European and Palestinian critics said requiring every aid recipient to sign a form renouncing violence could politicize the aid mechanism and further delay the launch of proposed allowance payments to tens of thousands of needy Palestinians.

"It is not a fair demand," said Saeb Erekat, a top aide to Palestinian President Mahmoud Abbas. "They (the Israelis) should leave politics out of this. This is a humanitarian catastrophe."

In addition to asking Palestinians to sign forms renouncing terrorism, Israel has proposed running the names of Palestinian aid recipients through its own national security database.

Israeli Foreign Ministry spokesman Mark Regev declined to discuss details of the discussions with the EU, but said: "It must be clear that this sort of money is not going to people involved in terrorism."

Donor money under the international aid mechanism would not go through the Palestinian Authority, which faces an international aid boycott over Hamas's refusal to recognize Israel, renounce violence and accept past peace agreements.

Sworn to Israel's destruction, the Islamic militant group has carried out nearly 60 suicide bombings against Israelis since a Palestinian uprising began in 2000, though it has not carried out such an attack for nearly two years.
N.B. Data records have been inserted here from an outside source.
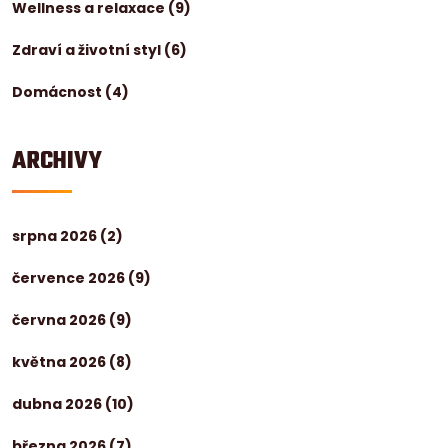
Wellness a relaxace
(9)
Zdraví a životní styl
(6)
Domácnost
(4)
ARCHIVY
srpna 2026
(2)
července 2026
(9)
června 2026
(9)
května 2026
(8)
dubna 2026
(10)
března 2026
(7)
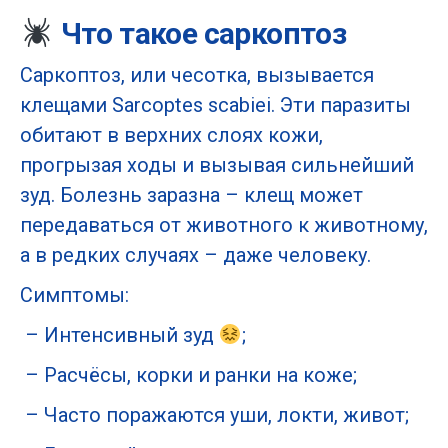
Что такое саркоптоз
Саркоптоз, или чесотка, вызывается
клещами Sarcoptes scabiei. Эти паразиты
обитают в верхних слоях кожи,
прогрызая ходы и вызывая сильнейший
зуд. Болезнь заразна – клещ может
передаваться от животного к животному,
а в редких случаях – даже человеку.
Симптомы:
– Интенсивный зуд
;
– Расчёсы, корки и ранки на коже;
– Часто поражаются уши, локти, живот;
"We call upon the European Union to deal officially with the Palestinian elected government," said Prime Minister Ismail Haniyeh of Hamas. He called the EU plan a step in the right direction but "incomplete".

Money should start flowing next month to cover Palestinian health and utilities costs, EU External Relations Commissioner Benita Ferrero-Waldner said in Jerusalem on Monday. But a system to pay allowances to the neediest Palestinians will take longer.

Western diplomats said it could take several months to draw up an eligibility list, craft a monitoring system, and open bank accounts for the thousands of Palestinians expected to seek aid.